Work to complete
Each line of the material below must be transcribed exactly.

Recorded data
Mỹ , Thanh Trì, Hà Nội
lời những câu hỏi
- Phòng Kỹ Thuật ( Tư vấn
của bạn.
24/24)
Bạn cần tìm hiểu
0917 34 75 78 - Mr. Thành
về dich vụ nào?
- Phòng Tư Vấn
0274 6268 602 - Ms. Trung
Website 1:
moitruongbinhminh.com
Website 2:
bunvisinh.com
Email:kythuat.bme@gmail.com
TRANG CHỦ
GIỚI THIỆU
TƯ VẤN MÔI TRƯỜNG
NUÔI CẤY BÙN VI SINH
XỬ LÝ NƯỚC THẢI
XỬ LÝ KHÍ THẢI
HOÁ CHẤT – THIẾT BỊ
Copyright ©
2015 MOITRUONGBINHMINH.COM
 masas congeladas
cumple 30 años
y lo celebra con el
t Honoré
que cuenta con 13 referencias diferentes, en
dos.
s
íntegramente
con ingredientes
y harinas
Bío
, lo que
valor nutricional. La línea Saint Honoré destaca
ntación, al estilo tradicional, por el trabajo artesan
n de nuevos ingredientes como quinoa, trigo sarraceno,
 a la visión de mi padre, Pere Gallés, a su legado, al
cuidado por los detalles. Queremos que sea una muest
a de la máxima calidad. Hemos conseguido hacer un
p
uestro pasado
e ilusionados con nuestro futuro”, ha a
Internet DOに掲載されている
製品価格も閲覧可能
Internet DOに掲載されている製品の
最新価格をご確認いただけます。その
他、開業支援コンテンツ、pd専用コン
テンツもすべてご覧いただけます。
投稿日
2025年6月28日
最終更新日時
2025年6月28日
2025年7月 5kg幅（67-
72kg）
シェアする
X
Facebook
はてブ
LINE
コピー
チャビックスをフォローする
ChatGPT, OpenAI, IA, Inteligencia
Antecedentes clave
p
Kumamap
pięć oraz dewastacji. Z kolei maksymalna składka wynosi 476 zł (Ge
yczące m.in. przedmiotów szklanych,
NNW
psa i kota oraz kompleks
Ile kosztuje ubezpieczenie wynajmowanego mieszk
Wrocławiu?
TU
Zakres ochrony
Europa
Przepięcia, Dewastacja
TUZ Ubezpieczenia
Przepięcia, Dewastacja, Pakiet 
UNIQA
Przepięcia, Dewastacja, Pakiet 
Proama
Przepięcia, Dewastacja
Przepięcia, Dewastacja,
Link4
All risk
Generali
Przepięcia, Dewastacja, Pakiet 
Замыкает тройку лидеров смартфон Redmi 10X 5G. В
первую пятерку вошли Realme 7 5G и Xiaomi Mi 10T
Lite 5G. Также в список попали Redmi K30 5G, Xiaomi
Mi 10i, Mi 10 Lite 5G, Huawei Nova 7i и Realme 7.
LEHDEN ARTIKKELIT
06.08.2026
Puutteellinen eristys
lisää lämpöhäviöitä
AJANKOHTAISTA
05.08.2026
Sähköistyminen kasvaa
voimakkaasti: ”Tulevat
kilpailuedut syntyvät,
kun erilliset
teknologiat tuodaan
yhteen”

Exercise result
Mỹ , Thanh Trì, Hà Nội
lời những câu hỏi
- Phòng Kỹ Thuật ( Tư vấn
của bạn.
24/24)
Bạn cần tìm hiểu
0917 34 75 78 - Mr. Thành
về dich vụ nào?
- Phòng Tư Vấn
0274 6268 602 - Ms. Trung
Website 1:
moitruongbinhminh.com
Website 2:
bunvisinh.com
Email:kythuat.bme@gmail.com
TRANG CHỦ
GIỚI THIỆU
TƯ VẤN MÔI TRƯỜNG
NUÔI CẤY BÙN VI SINH
XỬ LÝ NƯỚC THẢI
XỬ LÝ KHÍ THẢI
HOÁ CHẤT – THIẾT BỊ
Copyright ©
2015 MOITRUONGBINHMINH.COM
 masas congeladas
cumple 30 años
y lo celebra con el
t Honoré
que cuenta con 13 referencias diferentes, en
dos.
s
íntegramente
con ingredientes
y harinas
Bío
, lo que
valor nutricional. La línea Saint Honoré destaca
ntación, al estilo tradicional, por el trabajo artesan
n de nuevos ingredientes como quinoa, trigo sarraceno,
 a la visión de mi padre, Pere Gallés, a su legado, al
cuidado por los detalles. Queremos que sea una muest
a de la máxima calidad. Hemos conseguido hacer un
p
uestro pasado
e ilusionados con nuestro futuro”, ha a
Internet DOに掲載されている
製品価格も閲覧可能
Internet DOに掲載されている製品の
最新価格をご確認いただけます。その
他、開業支援コンテンツ、pd専用コン
テンツもすべてご覧いただけます。
投稿日
2025年6月28日
最終更新日時
2025年6月28日
2025年7月 5kg幅（67-
72kg）
シェアする
X
Facebook
はてブ
LINE
コピー
チャビックスをフォローする
ChatGPT, OpenAI, IA, Inteligencia
Antecedentes clave
p
Kumamap
pięć oraz dewastacji. Z kolei maksymalna składka wynosi 476 zł (Ge
yczące m.in. przedmiotów szklanych,
NNW
psa i kota oraz kompleks
Ile kosztuje ubezpieczenie wynajmowanego mieszk
Wrocławiu?
TU
Zakres ochrony
Europa
Przepięcia, Dewastacja
TUZ Ubezpieczenia
Przepięcia, Dewastacja, Pakiet 
UNIQA
Przepięcia, Dewastacja, Pakiet 
Proama
Przepięcia, Dewastacja
Przepięcia, Dewastacja,
Link4
All risk
Generali
Przepięcia, Dewastacja, Pakiet 
Замыкает тройку лидеров смартфон Redmi 10X 5G. В
первую пятерку вошли Realme 7 5G и Xiaomi Mi 10T
Lite 5G. Также в список попали Redmi K30 5G, Xiaomi
Mi 10i, Mi 10 Lite 5G, Huawei Nova 7i и Realme 7.
LEHDEN ARTIKKELIT
06.08.2026
Puutteellinen eristys
lisää lämpöhäviöitä
AJANKOHTAISTA
05.08.2026
Sähköistyminen kasvaa
voimakkaasti: ”Tulevat
kilpailuedut syntyvät,
kun erilliset
teknologiat tuodaan
yhteen”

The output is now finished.